In einem Kommentar bringt Stefan Hernádi es gut auf den Punkt, wenn er schreibt: „Bezeichnend ist an dieser Stelle doch die Aussage, dass eine Auswahl unter den Bachelorstudierenden mehr ist als eine finanzielle Notwendigkeit. Nein, der ganze Selektionsmechanismus ist politisch gewollt. In der Sprache der UnterstützerInnen heißt das dann Profilbildung, in Wahrheit ist es aber eine Elitenbildung.“
Frida Thurm porträtiert in ihrem Artikel die Gast-Professorin Tanja Brühl und hat dabei nach eigenen Angaben so ihre Mühe, auch kritisch zu sein, da ihr Brühl so sympathisch ist. Allerdings stellt sie dann doch auch „Schattenseiten“ dar, etwa Prof. Brühls uneingeschränkte Bejahung von Teilnahmebeschränkungen. Katharina Berndt schreibt über die Geschichte des „Roten Cafés“, hat den Artikel im Vergleich zur ursprünglichen Fassung (die es mal im ersten Diskussionsforum der OZ-Redaktion zu lesen gab) allerdings leider ent- und nicht verschärft (dass das Café auf viele KommilitonInnen auch abschreckend wirkt (und wieso), wird nicht nachdrücklich genug herausgestellt).

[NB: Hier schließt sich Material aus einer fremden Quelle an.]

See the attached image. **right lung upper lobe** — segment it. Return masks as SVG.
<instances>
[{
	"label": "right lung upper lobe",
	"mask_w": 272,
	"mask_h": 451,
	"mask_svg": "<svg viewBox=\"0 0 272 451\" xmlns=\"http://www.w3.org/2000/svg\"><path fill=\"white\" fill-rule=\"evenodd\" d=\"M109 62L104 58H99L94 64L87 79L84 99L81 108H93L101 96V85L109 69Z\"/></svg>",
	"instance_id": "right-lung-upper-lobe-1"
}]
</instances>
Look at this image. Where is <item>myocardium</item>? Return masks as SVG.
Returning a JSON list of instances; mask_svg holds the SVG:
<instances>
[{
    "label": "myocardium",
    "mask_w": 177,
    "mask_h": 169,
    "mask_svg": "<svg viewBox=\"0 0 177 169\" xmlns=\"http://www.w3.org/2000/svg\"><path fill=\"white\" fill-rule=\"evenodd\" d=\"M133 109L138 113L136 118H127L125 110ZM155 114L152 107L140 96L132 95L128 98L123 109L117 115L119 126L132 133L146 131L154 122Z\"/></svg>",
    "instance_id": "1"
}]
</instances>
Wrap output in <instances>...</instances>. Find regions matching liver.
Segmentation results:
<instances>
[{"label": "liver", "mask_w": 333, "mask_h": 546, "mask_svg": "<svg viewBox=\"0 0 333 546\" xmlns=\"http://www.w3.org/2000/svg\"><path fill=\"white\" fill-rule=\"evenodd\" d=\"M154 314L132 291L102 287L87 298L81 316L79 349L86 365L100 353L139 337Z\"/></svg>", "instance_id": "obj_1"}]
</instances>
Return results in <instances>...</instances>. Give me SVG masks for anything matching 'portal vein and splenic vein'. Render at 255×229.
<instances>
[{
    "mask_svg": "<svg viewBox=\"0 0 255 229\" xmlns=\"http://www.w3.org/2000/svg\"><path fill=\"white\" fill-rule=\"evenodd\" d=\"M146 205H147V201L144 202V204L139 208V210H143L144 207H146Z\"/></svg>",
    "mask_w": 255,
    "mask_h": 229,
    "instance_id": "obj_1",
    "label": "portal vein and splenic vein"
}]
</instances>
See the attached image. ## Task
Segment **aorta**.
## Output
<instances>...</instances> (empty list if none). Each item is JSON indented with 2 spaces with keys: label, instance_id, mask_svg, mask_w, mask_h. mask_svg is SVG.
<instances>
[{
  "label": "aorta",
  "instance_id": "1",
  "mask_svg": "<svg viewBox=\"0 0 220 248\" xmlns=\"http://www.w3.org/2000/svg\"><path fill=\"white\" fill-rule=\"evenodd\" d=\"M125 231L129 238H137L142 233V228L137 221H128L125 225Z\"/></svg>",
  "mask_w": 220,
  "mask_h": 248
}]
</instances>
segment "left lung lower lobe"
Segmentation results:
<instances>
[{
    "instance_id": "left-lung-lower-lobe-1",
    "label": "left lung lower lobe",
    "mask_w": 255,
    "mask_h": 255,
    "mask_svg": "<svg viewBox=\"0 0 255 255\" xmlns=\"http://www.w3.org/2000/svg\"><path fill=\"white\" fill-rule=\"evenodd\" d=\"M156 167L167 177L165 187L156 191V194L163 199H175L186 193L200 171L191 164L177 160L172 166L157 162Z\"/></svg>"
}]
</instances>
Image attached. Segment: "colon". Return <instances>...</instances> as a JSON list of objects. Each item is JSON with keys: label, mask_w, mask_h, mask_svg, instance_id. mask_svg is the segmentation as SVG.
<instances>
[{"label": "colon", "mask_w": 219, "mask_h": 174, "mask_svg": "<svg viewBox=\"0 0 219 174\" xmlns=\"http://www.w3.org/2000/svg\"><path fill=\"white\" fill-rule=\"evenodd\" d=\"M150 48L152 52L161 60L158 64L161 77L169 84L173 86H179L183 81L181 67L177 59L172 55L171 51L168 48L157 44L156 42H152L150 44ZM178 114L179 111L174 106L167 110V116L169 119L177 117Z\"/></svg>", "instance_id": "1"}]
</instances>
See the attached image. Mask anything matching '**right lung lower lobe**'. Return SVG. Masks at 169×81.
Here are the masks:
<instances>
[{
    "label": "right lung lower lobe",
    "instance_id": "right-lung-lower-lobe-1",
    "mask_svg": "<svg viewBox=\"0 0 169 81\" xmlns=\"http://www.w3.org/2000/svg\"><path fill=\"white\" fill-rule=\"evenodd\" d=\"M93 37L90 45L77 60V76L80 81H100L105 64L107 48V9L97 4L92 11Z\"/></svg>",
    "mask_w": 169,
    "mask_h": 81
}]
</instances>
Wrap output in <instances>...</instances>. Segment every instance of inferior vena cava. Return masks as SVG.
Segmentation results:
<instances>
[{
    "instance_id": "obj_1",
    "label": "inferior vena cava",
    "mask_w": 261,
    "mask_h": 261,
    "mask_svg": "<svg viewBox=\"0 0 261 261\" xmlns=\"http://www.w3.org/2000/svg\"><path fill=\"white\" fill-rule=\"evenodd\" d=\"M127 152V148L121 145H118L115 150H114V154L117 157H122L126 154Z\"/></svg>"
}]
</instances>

In einem längeren Artikel beschreibt Julia Stark das Leben von behinderten Studierenden am OSI. Der Artikel ist vermutlich der informativste in der ganzen Ausgabe, da er Fakten vermittelt, die sicherlich nur den wenigsten bekannt sind (während Themen wie z.B. der „Bachelor“ viel breiter diskutiert werden, es hier also mehr Vorkenntnisse zum Sachverhalt gibt).

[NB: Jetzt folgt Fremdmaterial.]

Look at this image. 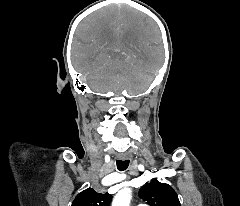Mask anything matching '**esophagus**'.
Returning a JSON list of instances; mask_svg holds the SVG:
<instances>
[{
	"instance_id": "34e87169",
	"label": "esophagus",
	"mask_w": 240,
	"mask_h": 206,
	"mask_svg": "<svg viewBox=\"0 0 240 206\" xmlns=\"http://www.w3.org/2000/svg\"><path fill=\"white\" fill-rule=\"evenodd\" d=\"M121 159H122V160H127L128 157H127V156H123V157H121Z\"/></svg>"
}]
</instances>
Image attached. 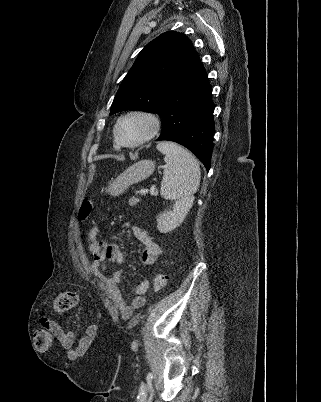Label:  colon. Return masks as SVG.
<instances>
[{
    "label": "colon",
    "mask_w": 321,
    "mask_h": 402,
    "mask_svg": "<svg viewBox=\"0 0 321 402\" xmlns=\"http://www.w3.org/2000/svg\"><path fill=\"white\" fill-rule=\"evenodd\" d=\"M94 207V201L91 198H85L81 202L78 219L79 221L86 220L92 212ZM167 283V278L164 274L158 273L155 275L153 280V285L156 291H161L165 288ZM78 303V295L75 291H63L54 300L53 307L57 313H66L71 311L76 307ZM52 335L51 333L44 329L39 328L34 335V342L36 348L39 350H48L52 345Z\"/></svg>",
    "instance_id": "5ec220e1"
}]
</instances>
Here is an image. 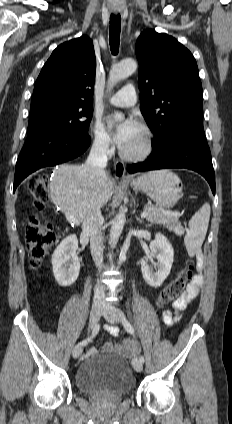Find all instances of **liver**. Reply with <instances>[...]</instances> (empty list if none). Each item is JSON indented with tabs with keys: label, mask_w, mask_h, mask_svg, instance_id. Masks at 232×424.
Listing matches in <instances>:
<instances>
[{
	"label": "liver",
	"mask_w": 232,
	"mask_h": 424,
	"mask_svg": "<svg viewBox=\"0 0 232 424\" xmlns=\"http://www.w3.org/2000/svg\"><path fill=\"white\" fill-rule=\"evenodd\" d=\"M113 191L114 181L111 177L106 176L101 185H94L85 171V165H59L50 182L52 202L79 222L95 208L96 202L101 209L111 199Z\"/></svg>",
	"instance_id": "1"
}]
</instances>
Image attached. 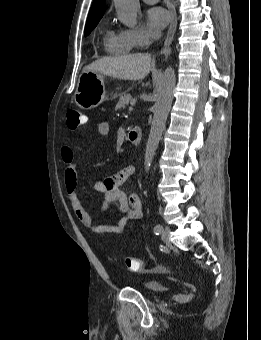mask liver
Segmentation results:
<instances>
[{
    "mask_svg": "<svg viewBox=\"0 0 261 340\" xmlns=\"http://www.w3.org/2000/svg\"><path fill=\"white\" fill-rule=\"evenodd\" d=\"M151 69V56L148 54H132L118 57H102L84 68V71L101 73L102 75L123 80H142Z\"/></svg>",
    "mask_w": 261,
    "mask_h": 340,
    "instance_id": "obj_1",
    "label": "liver"
}]
</instances>
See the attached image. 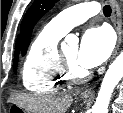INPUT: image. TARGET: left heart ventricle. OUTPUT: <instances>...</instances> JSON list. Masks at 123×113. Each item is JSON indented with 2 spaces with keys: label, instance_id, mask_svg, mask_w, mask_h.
Segmentation results:
<instances>
[{
  "label": "left heart ventricle",
  "instance_id": "left-heart-ventricle-1",
  "mask_svg": "<svg viewBox=\"0 0 123 113\" xmlns=\"http://www.w3.org/2000/svg\"><path fill=\"white\" fill-rule=\"evenodd\" d=\"M63 52L65 53L71 64L81 68L77 63L78 48L76 46L68 47Z\"/></svg>",
  "mask_w": 123,
  "mask_h": 113
}]
</instances>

Auf der OSI-News Seite erfährt man den neusten Stand in Sachen Berufung von neuen Professuren. Susanne Lütz von der Fernuni Hagen könnte schon bald die Nachfolge von Prof. Altvater auf dem Lehrstuhl für „Internationale Politische Ökonomie“ antreten, nachdem der neue Berliner Bildungssenator im Gegensatz zum alten keine Vorbehalte gegen Lütz hat. Miranda Schreurs hat sich noch nicht entschieden, ob sie ihre Stelle als Professorin für „Umweltpolitik und Vergleichende Politikanalyse“ antreten möchte oder nicht. Sagt sie ab, könnte die Stelle neu ausgeschrieben werden. Definitiv abgesagt hat dagegegen Eberhard Kienle, der die Nachfolge von Prof. Büttner für den Lehrstuhl „Vorderer Orient“ antreten sollte. Dadurch rückt Cilja Harders von der Ruhr-Universität-Bochum nach und könnte schon bald am OSI lehren.

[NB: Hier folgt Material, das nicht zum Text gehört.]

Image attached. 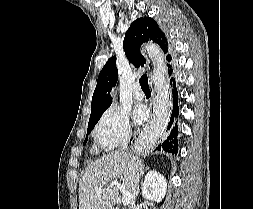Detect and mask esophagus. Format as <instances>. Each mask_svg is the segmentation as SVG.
I'll return each mask as SVG.
<instances>
[{"mask_svg": "<svg viewBox=\"0 0 253 209\" xmlns=\"http://www.w3.org/2000/svg\"><path fill=\"white\" fill-rule=\"evenodd\" d=\"M153 116L152 109H151V117Z\"/></svg>", "mask_w": 253, "mask_h": 209, "instance_id": "esophagus-1", "label": "esophagus"}]
</instances>
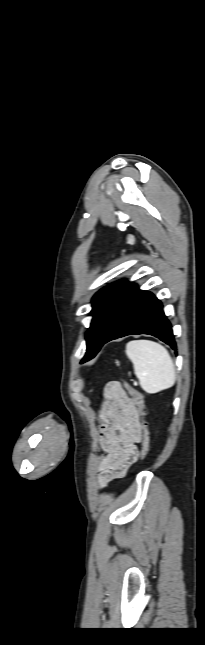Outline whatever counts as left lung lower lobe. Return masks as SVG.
Instances as JSON below:
<instances>
[{
    "label": "left lung lower lobe",
    "mask_w": 205,
    "mask_h": 645,
    "mask_svg": "<svg viewBox=\"0 0 205 645\" xmlns=\"http://www.w3.org/2000/svg\"><path fill=\"white\" fill-rule=\"evenodd\" d=\"M138 334L155 336L177 349L160 300L149 291L139 290L136 284L125 282L113 304L101 347L111 340Z\"/></svg>",
    "instance_id": "0a47b994"
}]
</instances>
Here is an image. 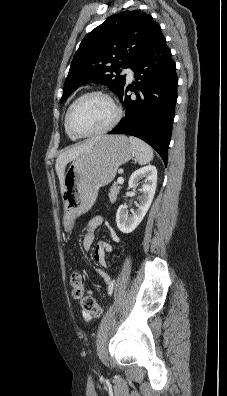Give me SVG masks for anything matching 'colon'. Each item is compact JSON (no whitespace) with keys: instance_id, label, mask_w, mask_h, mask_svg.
<instances>
[{"instance_id":"colon-1","label":"colon","mask_w":227,"mask_h":396,"mask_svg":"<svg viewBox=\"0 0 227 396\" xmlns=\"http://www.w3.org/2000/svg\"><path fill=\"white\" fill-rule=\"evenodd\" d=\"M70 284L72 286V295L79 300L82 310L93 316H100L103 311L102 307L93 297L85 295L84 280L79 272L71 273Z\"/></svg>"}]
</instances>
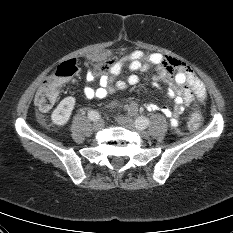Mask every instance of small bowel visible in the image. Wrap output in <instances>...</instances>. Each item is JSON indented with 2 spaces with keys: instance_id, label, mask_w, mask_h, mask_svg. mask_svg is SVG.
Returning <instances> with one entry per match:
<instances>
[{
  "instance_id": "1",
  "label": "small bowel",
  "mask_w": 233,
  "mask_h": 233,
  "mask_svg": "<svg viewBox=\"0 0 233 233\" xmlns=\"http://www.w3.org/2000/svg\"><path fill=\"white\" fill-rule=\"evenodd\" d=\"M125 63H128L132 71H145L150 67H154L157 74L155 79L163 82L168 86L167 95L171 98L175 106L159 107L156 104H146L148 111L161 112L171 118L172 127L177 126L179 115L188 108H191L196 100L203 102L206 98V88L203 82L196 76L195 72L186 63L161 54H147L142 50H135L129 53L124 58L112 64L108 74H104L99 78V85L93 87L88 85L84 89V96L87 99H100L117 90H123L129 85H135L139 82V77L135 74L129 75L125 80H117L114 82V77L118 76ZM95 73L89 72L87 81L90 83L94 80ZM136 105L132 109H137Z\"/></svg>"
}]
</instances>
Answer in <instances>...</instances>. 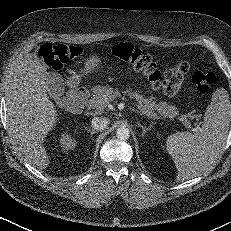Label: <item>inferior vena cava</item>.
Returning <instances> with one entry per match:
<instances>
[{"instance_id":"602c4592","label":"inferior vena cava","mask_w":231,"mask_h":231,"mask_svg":"<svg viewBox=\"0 0 231 231\" xmlns=\"http://www.w3.org/2000/svg\"><path fill=\"white\" fill-rule=\"evenodd\" d=\"M109 123L110 120L106 117H94L92 119V127L98 131L106 129Z\"/></svg>"}]
</instances>
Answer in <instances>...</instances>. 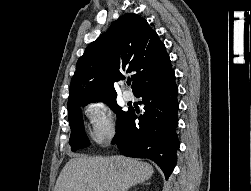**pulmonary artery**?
Listing matches in <instances>:
<instances>
[{"label":"pulmonary artery","instance_id":"obj_1","mask_svg":"<svg viewBox=\"0 0 251 191\" xmlns=\"http://www.w3.org/2000/svg\"><path fill=\"white\" fill-rule=\"evenodd\" d=\"M121 84H124V81H121ZM123 97L127 101H131L134 99V95L130 90H124L123 91Z\"/></svg>","mask_w":251,"mask_h":191}]
</instances>
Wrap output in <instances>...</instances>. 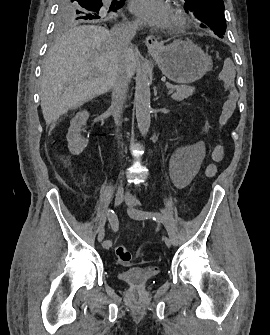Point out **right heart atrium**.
<instances>
[{
	"mask_svg": "<svg viewBox=\"0 0 270 335\" xmlns=\"http://www.w3.org/2000/svg\"><path fill=\"white\" fill-rule=\"evenodd\" d=\"M122 25H135L133 22H127V23H124Z\"/></svg>",
	"mask_w": 270,
	"mask_h": 335,
	"instance_id": "obj_1",
	"label": "right heart atrium"
}]
</instances>
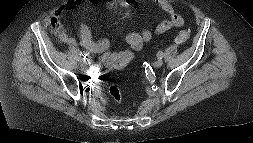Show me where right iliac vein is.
Segmentation results:
<instances>
[{"label":"right iliac vein","mask_w":253,"mask_h":143,"mask_svg":"<svg viewBox=\"0 0 253 143\" xmlns=\"http://www.w3.org/2000/svg\"><path fill=\"white\" fill-rule=\"evenodd\" d=\"M79 59V58H78ZM84 63L86 65H91L93 63V60L90 58V57H87L85 60H84Z\"/></svg>","instance_id":"right-iliac-vein-1"}]
</instances>
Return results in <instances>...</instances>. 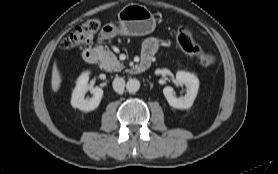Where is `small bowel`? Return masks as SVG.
<instances>
[{
  "mask_svg": "<svg viewBox=\"0 0 278 174\" xmlns=\"http://www.w3.org/2000/svg\"><path fill=\"white\" fill-rule=\"evenodd\" d=\"M161 40L156 37H151L143 42V57H152L159 49Z\"/></svg>",
  "mask_w": 278,
  "mask_h": 174,
  "instance_id": "obj_1",
  "label": "small bowel"
}]
</instances>
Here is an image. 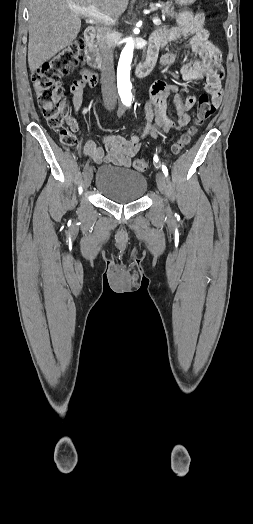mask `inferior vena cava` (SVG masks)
I'll use <instances>...</instances> for the list:
<instances>
[{"label":"inferior vena cava","mask_w":253,"mask_h":524,"mask_svg":"<svg viewBox=\"0 0 253 524\" xmlns=\"http://www.w3.org/2000/svg\"><path fill=\"white\" fill-rule=\"evenodd\" d=\"M100 50L102 53L101 88L105 105L114 107L117 103L115 72L113 65L114 42L109 33L99 34Z\"/></svg>","instance_id":"obj_1"}]
</instances>
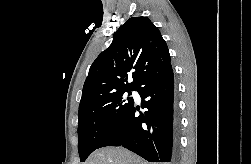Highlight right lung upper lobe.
<instances>
[{
	"label": "right lung upper lobe",
	"instance_id": "1",
	"mask_svg": "<svg viewBox=\"0 0 251 164\" xmlns=\"http://www.w3.org/2000/svg\"><path fill=\"white\" fill-rule=\"evenodd\" d=\"M170 61L167 45L151 21L146 17L128 19L91 65L79 108L104 95L137 89L147 75ZM130 76L133 81L128 83Z\"/></svg>",
	"mask_w": 251,
	"mask_h": 164
}]
</instances>
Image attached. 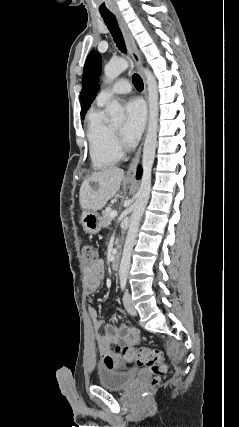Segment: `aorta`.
<instances>
[{
  "instance_id": "aorta-1",
  "label": "aorta",
  "mask_w": 239,
  "mask_h": 427,
  "mask_svg": "<svg viewBox=\"0 0 239 427\" xmlns=\"http://www.w3.org/2000/svg\"><path fill=\"white\" fill-rule=\"evenodd\" d=\"M129 62L125 59L110 61L104 67V74L107 82L116 79L123 71L129 67ZM146 77L148 101H149V122L147 134L143 147L142 167L143 174L141 184L137 193V199L133 204V211L130 218L129 229L127 232L123 254L121 258L119 275L127 277L130 269L132 250L135 244L139 223L147 205L150 188L151 173L155 157L158 131V89L157 82L153 74L148 69H143ZM106 114L110 117L113 124H121L125 119L124 109L117 100H113L106 107Z\"/></svg>"
}]
</instances>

Natürlich hat man bei dieser dritten Ausgabe ein bisschen das Gefühl, die Redaktion hat alles hineingesteckt, was in der zweiten Ausgabe keinen Platz mehr hatte, aber trotzdem noch in dieses Semester gehört. Eine B-Seite sozusagen. Was aber keineswegs bedeutet, dass die Artikel von minderer Qualität wären. Im Gegenteil, der positive Eindruck der zweiten Ausgabe schreibt sich hier fort. Und einige Themen die man in der zweiten Ausgabe vermisst hat, findet man in der dritten wieder. Die vierte Ausgabe wird dann vermutlich den „Minigipfel“ am OSI zum Schwerpunkt haben, denkbar wäre sicherlich auch eine Sonderausgabe zum Thema.